A systematic review of clinical outcomes from studies of adjuvant PBT for early breast cancer published in 2000 to 2022 was undertaken. Early breast cancer was defined as when all detected invasive cancer cells are in the breast or nearby lymph nodes and can be removed surgically. Adverse outcomes were summarized quantitatively, and the prevalence of the most common ones were estimated using meta-analysis.
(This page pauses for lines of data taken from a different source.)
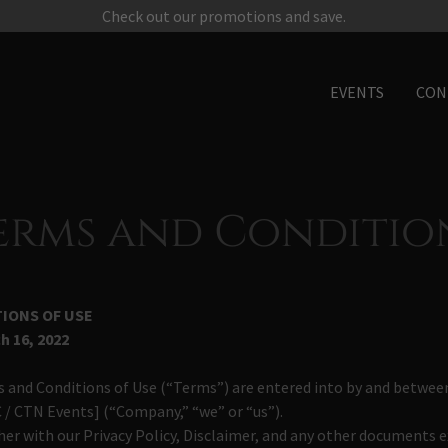
Check out our promotions and save.
EVENTS
CON
erms and Conditio
IONS OF USE
h 16, 2022
 and Conditions of Use (“Terms”) are entered into by and between
 / CTN Events] (“Company,” “we” or “us”).
er with our Privacy Policy, Disclaimer, and any other documents e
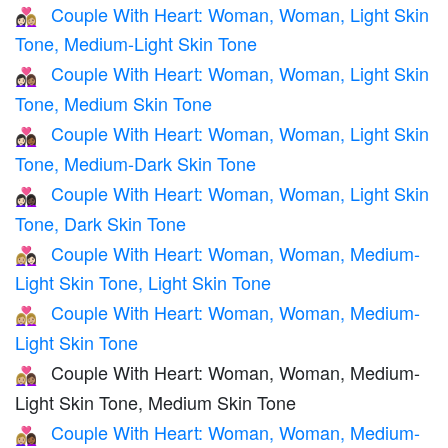
Couple With Heart: Woman, Woman, Light Skin
👩🏻‍❤️‍👩🏼
Tone, Medium-Light Skin Tone
Couple With Heart: Woman, Woman, Light Skin
👩🏻‍❤️‍👩🏽
Tone, Medium Skin Tone
Couple With Heart: Woman, Woman, Light Skin
👩🏻‍❤️‍👩🏾
Tone, Medium-Dark Skin Tone
Couple With Heart: Woman, Woman, Light Skin
👩🏻‍❤️‍👩🏿
Tone, Dark Skin Tone
Couple With Heart: Woman, Woman, Medium-
👩🏼‍❤️‍👩🏻
Light Skin Tone, Light Skin Tone
Couple With Heart: Woman, Woman, Medium-
👩🏼‍❤️‍👩🏼
Light Skin Tone
Couple With Heart: Woman, Woman, Medium-
👩🏼‍❤️‍👩🏽
Light Skin Tone, Medium Skin Tone
Couple With Heart: Woman, Woman, Medium-
👩🏼‍❤️‍👩🏾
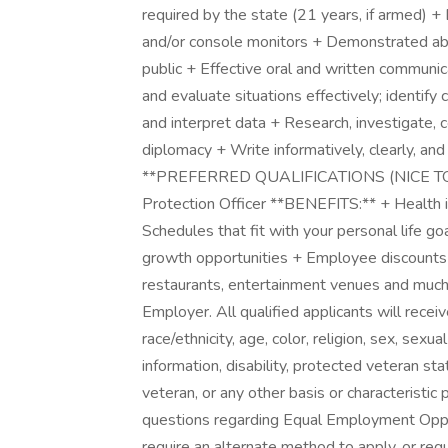
required by the state (21 years, if armed) 
and/or console monitors + Demonstrated abil
public + Effective oral and written communi
and evaluate situations effectively; identify c
and interpret data + Research, investigate, c
diplomacy + Write informatively, clearly, an
**PREFERRED QUALIFICATIONS (NICE TO HA
Protection Officer **BENEFITS:** + Health i
Schedules that fit with your personal life g
growth opportunities + Employee discounts 
restaurants, entertainment venues and much 
Employer. All qualified applicants will rece
race/ethnicity, age, color, religion, sex, sexua
information, disability, protected veteran st
veteran, or any other basis or characteristic
questions regarding Equal Employment Opport
require an alternate method to apply, or re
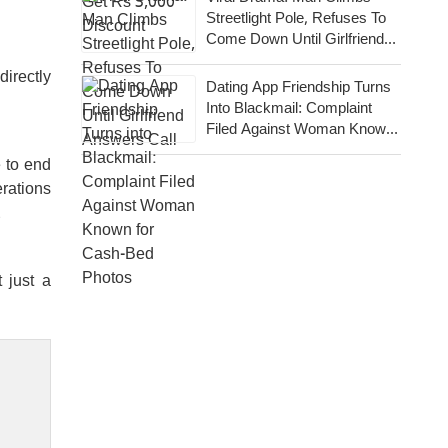
Streetlight Pole, Refuses To
Come Down Until Girlfriend
Answers Call
irectly
Dating App Friendship Turns
Into Blackmail: Complaint
Filed Against Woman Known
For Cash-Bed Photos
 to end
erations
.
 just a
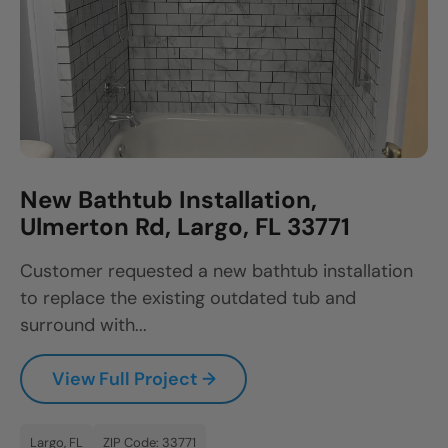
New Bathtub Installation,
Ulmerton Rd, Largo, FL 33771
Customer requested a new bathtub installation
to replace the existing outdated tub and
surround with...
View Full Project →
Largo, FL
ZIP Code: 33771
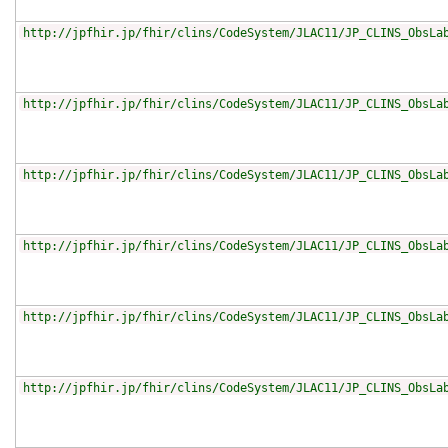
http://jpfhir.jp/fhir/clins/CodeSystem/JLAC11/JP_CLINS_ObsLa
http://jpfhir.jp/fhir/clins/CodeSystem/JLAC11/JP_CLINS_ObsLa
http://jpfhir.jp/fhir/clins/CodeSystem/JLAC11/JP_CLINS_ObsLa
http://jpfhir.jp/fhir/clins/CodeSystem/JLAC11/JP_CLINS_ObsLa
http://jpfhir.jp/fhir/clins/CodeSystem/JLAC11/JP_CLINS_ObsLa
http://jpfhir.jp/fhir/clins/CodeSystem/JLAC11/JP_CLINS_ObsLa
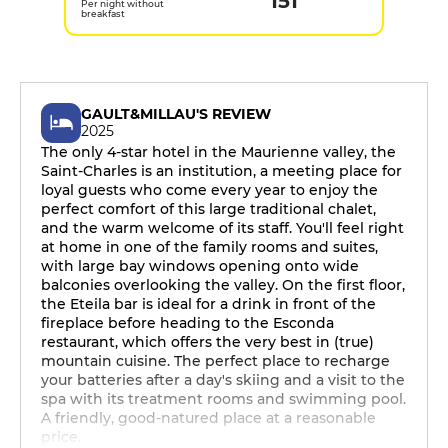
151
Per night without
breakfast
GAULT&MILLAU'S REVIEW
2025
The only 4-star hotel in the Maurienne valley, the
Saint-Charles is an institution, a meeting place for
loyal guests who come every year to enjoy the
perfect comfort of this large traditional chalet,
and the warm welcome of its staff. You'll feel right
at home in one of the family rooms and suites,
with large bay windows opening onto wide
balconies overlooking the valley. On the first floor,
the Eteila bar is ideal for a drink in front of the
fireplace before heading to the Esconda
restaurant, which offers the very best in (true)
mountain cuisine. The perfect place to recharge
your batteries after a day's skiing and a visit to the
spa with its treatment rooms and swimming pool.
A friendly, good-natured place at a reasonable
price.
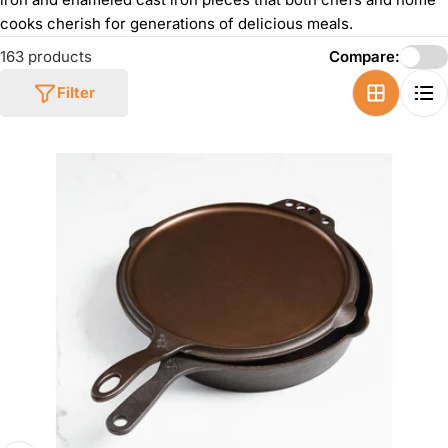
cooks cherish for generations of delicious meals.
163 products
Compare:
Filter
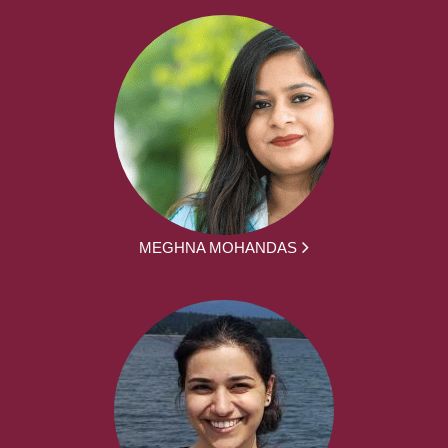
MEGHNA MOHANDAS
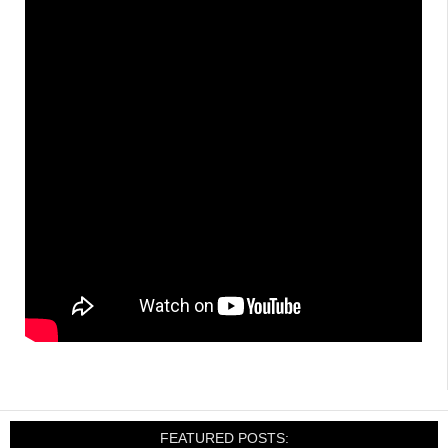
FEATURED POSTS:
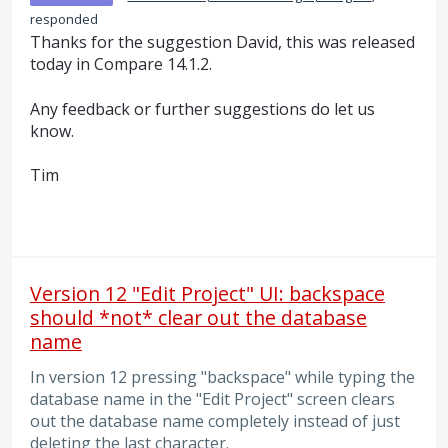
responded
Thanks for the suggestion David, this was released
today in Compare 14.1.2.
Any feedback or further suggestions do let us
know.
Tim
Version 12 "Edit Project" UI: backspace
should *not* clear out the database
name
In version 12 pressing "backspace" while typing the
database name in the "Edit Project" screen clears
out the database name completely instead of just
deleting the last character.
Thirty-two studies (1452 patients) reported clinical outcomes after adjuvant PBT for early breast cancer. Median follow-up ranged from 2 to 59 months. There were no published randomized trials comparing PBT with photon radiation therapy. Scattering PBT was delivered in 7 studies (258 patients) starting 2003 to 2015 and scanning PBT in 22 studies (1041 patients) starting 2000 to 2019. Two studies (123 patients) starting 2011 used both PBT types. For 1 study (30 patients), PBT type was unspecified. Adverse events were less severe after scanning than after scattering PBT. They also varied by clinical target. For partial breast PBT, 498 adverse events were reported (8 studies, 358 patients). None were categorized as severe after scanning PBT. For whole breast or chest wall ± regional lymph nodes PBT, 1344 adverse events were reported (19 studies, 933 patients). After scanning PBT, 4% (44/1026) of events were severe. The most prevalent severe outcome after scanning PBT was dermatitis, which occurred in 5.7% (95% confidence interval, 4.2-7.6) of patients. Other severe adverse outcomes included infection, pain, and pneumonitis (each ≤1%). Of the 141 reconstruction events reported (13 studies, 459 patients), the most prevalent after scanning PBT was prosthetic implant removal (34/181, 19%).
This is a quantitative summary of all published clinical outcomes after adjuvant PBT for early breast cancer. Ongoing randomized trials will provide information on its longer-term safety compared with standard photon radiation therapy.